For me homebirth is about safety, sanctity, Faith, Trust, natural life processes, achieving physiologic birth, what’s best for me and baby, avoiding an unnecessary cut, vaginal birth after cesarean, comfort, family, community, and a whole host of other things that I haven’t even discovered yet!

7 thoughts on “Trust Birth or Don’t?

  1. Bravo!

    I couldn’t resist commenting even though I should be in bed!

    My choice to homebirth had many reasons that evolved over time that is for sure … likely very similar to your own process. One of them though was that I was not ever going to birth with strangers again unless I had need to request their special knowledge… birth is intimate … our rec room full might not have seemed like an intimate seen, but it was. It was. And when I doubted myself as women/people do, I could look into their eyes and know that they did not doubt and I could trust them.

  2. I approach birth like this: I see it as innocent unless proven guilty. I have an immense respect for the complex, intricate physiological processes that bring a baby into the world, and I assume that everything that happens–even if we don’t know why or how it does–has a wise purpose. So my default is to allow the body to do its work without undue interference. I don’t like the “sloganization” of birth because it inevitably dumbs down and oversimplifies a very complex process.
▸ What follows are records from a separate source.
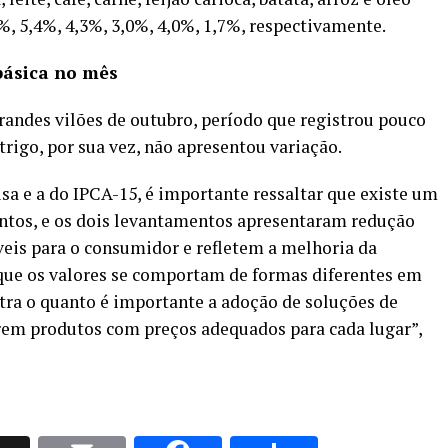
, 5,4%, 4,3%, 3,0%, 4,0%, 1,7%, respectivamente.
 básica no mês
grandes vilões de outubro, período que registrou pouco
rigo, por sua vez, não apresentou variação.
a e a do IPCA-15, é importante ressaltar que existe um
entos, e os dois levantamentos apresentaram redução
veis para o consumidor e refletem a melhoria da
 que os valores se comportam de formas diferentes em
ostra o quanto é importante a adoção de soluções de
cerem produtos com preços adequados para cada lugar”,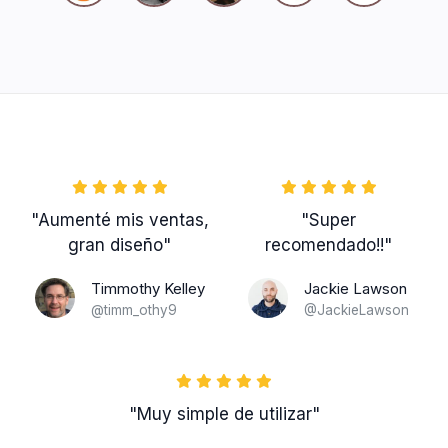
"Aumenté mis ventas,
"Super
gran diseño"
recomendado!!"
Timmothy Kelley
Jackie Lawson
@timm_othy9
@JackieLawson
"Muy simple de utilizar"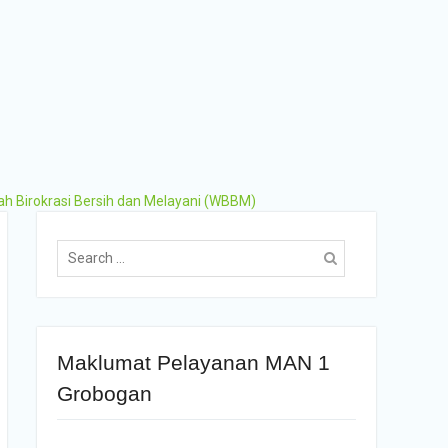
ah Birokrasi Bersih dan Melayani (WBBM)
Maklumat Pelayanan MAN 1
Grobogan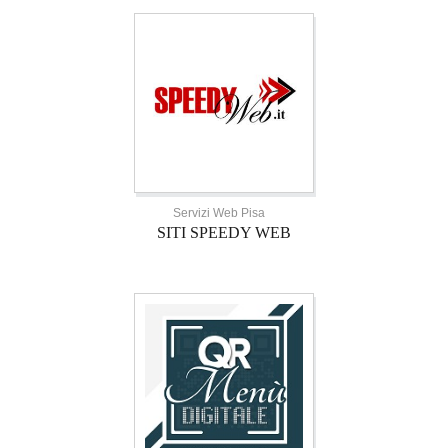
Servizi Web Pisa
SITI SPEEDY WEB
  3. I have faith and trust in my body…at least I tell myself that everyday and to be honest, every waking moment. I am always telling myself that my body was amazingly created to deliver a wee one. I am a mom of 2 and am planning a HBA2C with a great midwife. I have been keeping my appointments with my O.B., that was until today. I went in for my 36 week appointment and told how unsafe this decision is. The funny thing about it…I never saw my O.B. today, I saw the C.N.M and my O.B. nurse. The nurse asked me how I could make such an unsafe decision. She asked me if I would get on a plane if I knew there was a chance it would crash. What a crazy question? The C.N.M. wanted to make sure that I knew that midwifes should never take a risk with someone like myself. Well, why not? There is no where else for me to deliver but in the safety of my own home, in the safety of Almighty’s wings, and in the arms of my husband. I am so happy that there are those that believe in me and trust the process of birth.
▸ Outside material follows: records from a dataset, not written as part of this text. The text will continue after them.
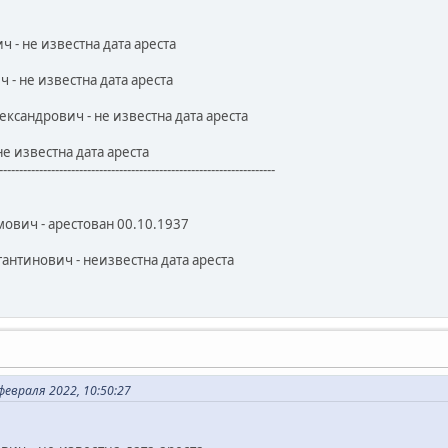
- не известна дата ареста
- не известна дата ареста
ксандрович - не известна дата ареста
е известна дата ареста
---------------------------------------------------------------------
вич - арестован 00.10.1937
антинович - неизвестна дата ареста
евраля 2022, 10:50:27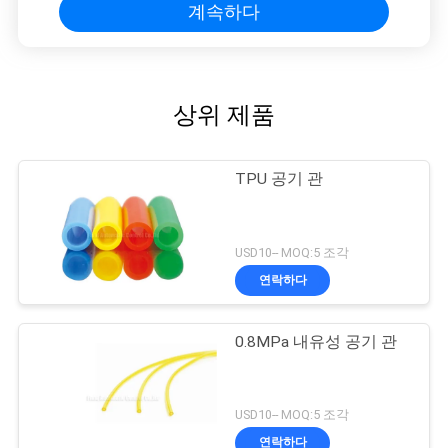
계속하다
상위 제품
TPU 공기 관
USD10-- MOQ:5 조각
연락하다
0.8MPa 내유성 공기 관
USD10-- MOQ:5 조각
연락하다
  4. Thank you all for your wonderful comments. Brandi, I am glad that you have found a better “way” to birth. I wish you the best in your upcoming HB!! Rixa, I totally “get” what you’re saying regarding the “sloganization” of birth. It’s sad to see so much evidence of that out there in the popular press and blogs. Tami & Amy, I appreciate your support!

  5. Unfortunately my trust of my body was betrayed. I went into pregnancy in the shape of a trained athlete. Literally. I was working out 6 days a week, teaching fitness classes, had cut out caffeine…I was taking immaculate care of my body and my pregnancy. Sometimes life hands you something that can’t be overcome by trust in your body. I got Class I HELLP syndrome at 28 weeks and had to have my son delivered prematurely at 1.5 lbs. I had no choice. My body had made it impossible for my son or myself to survive if I stayed pregnant. You see, I had a clotting disorder I was unaware of until my 26th week of pregnancy. It was choking off nutrients to the placenta. Most women become aware of the clotting disorder through recurrent miscarriage. Somehow my body managed to carry my son to viability.
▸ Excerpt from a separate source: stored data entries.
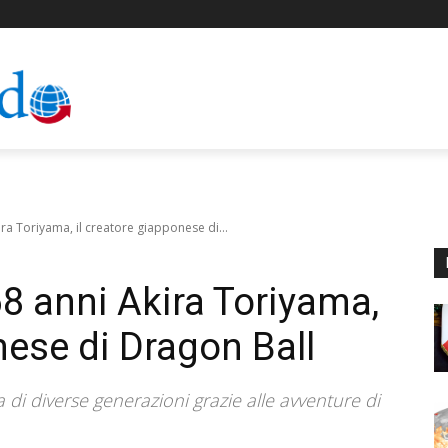
ira Toriyama, il creatore giapponese di...
 68 anni Akira Toriyama,
nese di Dragon Ball
a di diverse generazioni grazie alle avventure di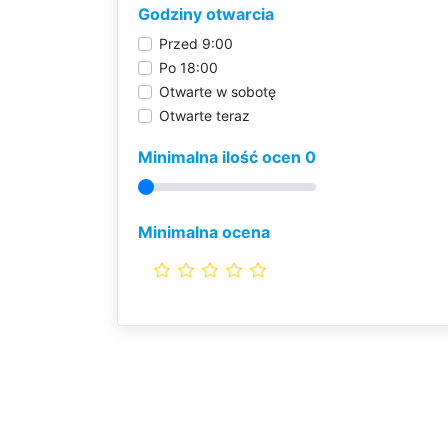
Godziny otwarcia
Przed 9:00
Po 18:00
Otwarte w sobotę
Otwarte teraz
Minimalna ilość ocen 0
Minimalna ocena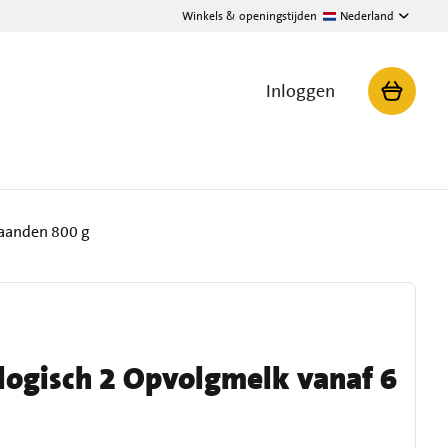
Winkels & openingstijden
Nederland
Inloggen
Maanden 800 g
logisch 2 Opvolgmelk vanaf 6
    Any amount of trust or faith I have in my body is irrelevant to my particular situation. I absolutely needed medical intervention (a cesarean) or my son and I would both be dead.

    Don’t get me wrong. I think most births can be accomplished with no intervention, but it is really not accurate to say that just trusting your body will get it done. Sometimes it just doesn’t work that way.

    Respectfully,
    Lori

  6. Lori, yes there are always caveats. Nothing is certain in life – except death and taxes, so they say. I’m sorry you feel like your trust was betrayed. I certainly can sympathize though in a very different way.